Avvenire, 28 giugno 2018
Gli aforismi di Umberto Saba
Che Umberto Saba sia poeta di risorse intellettuali maggiori di quanto apparirebbe da una ingenua vulgata che lo vuole cantore di Trieste (e una donna) e poco più, si era da tempo capito (testimoni d’eccezione, tra gli altri, Debenedetti, Muscetta, Fortini). Ed è la prosa a dimostrarlo, piuttosto che i versi, poiché il linguaggio discorsivo ha, su quello sintetico della poesia, almeno questo vantaggio: che mostra con più evidenza le nervature della cultura. A conferma esce a Trieste, per le edizioni dell’Istituto Giuliano di Storia Cultura e Documentazione, un volume a cura di Fulvio Senardi interamente dedicato alle Scorciatoie, gli aforismi scritti da Saba per la rivista “La Nuova Europa” nel 1945. Pubblicate da Mondadori l’anno seguente, le Scorciatoie incontrarono, e il poeta ne fu umiliato, un insuccesso bruciante.
Il libro – Nel mondo di Saba: Le scorciatoie di un poeta saggio (pagine 151, euro 15,00) – si basa sulle relazioni presentate a un convegno tenutosi a Trieste nel 2017, a 60 anni dalla morte del poeta triestino, avvenuta a Gorizia nel 1957. I contributi (di studiosi ben noti di Saba: Stefano Carrai, Paolo Febbraro, Paola Frandini, Gino Ruozzi, Fulvio Senardi; e inoltre di Anitha Angermaier, Edoardo Greblo, Alfredo Luzi) offrono un panorama completo del tessuto culturale (e dei presupposti psicologici) del poetaprosatore, un sopravvissuto che paga un debito di amore alla vita. Sfuggito d’un soffio alla persecuzione nazi-fascista, vero ebreo errante, Saba trascorre nella Roma liberata una breve stagione di grazia, sposando le speranze utopiche di un’Italia in cerca di riscatto e attraversata, come mai dopo, da una contagiosa passione civile.

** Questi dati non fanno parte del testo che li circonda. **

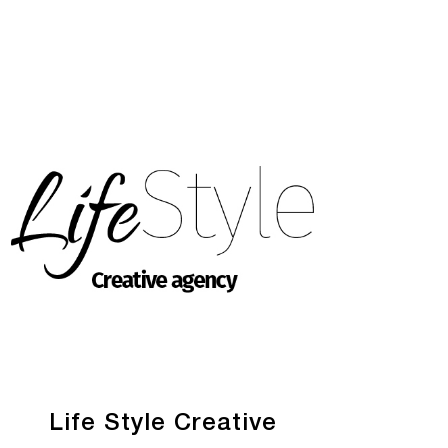
Life Style Creative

Il “vento del Nord”, come si disse, galvanizza il sessantenne triestino e ne anima la penna di uno spirito ironico insieme graffiante e affettuoso. «Il cuore», scriverà, «batte a sinistra», la sinistra del Partito d’Azione e dei comunisti, con cui Saba condivide il sogno di rifare l’Italia, appoggiando forze politiche di cui probabilmente gli sfuggono tutte le ragioni ideologiche (sono del «partito dei psicanalisti», confessa in Storia e cronistoria del canzoniere, 1946). La lunga consuetudine con la psicanalisi, ancora di salvezza per l’inguaribile nevrotico, l’amore per Nietzsche (non quello dei nazisti, ma il precursore di Freud che «parla all’anima e di cose dell’anima») e un ebraismo profondamente interiorizzato gli forniscono strumenti per un rude contropelo ai pregiudizi, alle ipocrisie, alle falsità dell’animale uomo, che invita a guardare schiettamente in sé stesso per riconoscere la propria aggressività e salvarsi così dalla cupa sudditanza all’istinto di morte, in eterna contesa con la pulsione di vita, secondo il lessico freudiano che Saba fa suo.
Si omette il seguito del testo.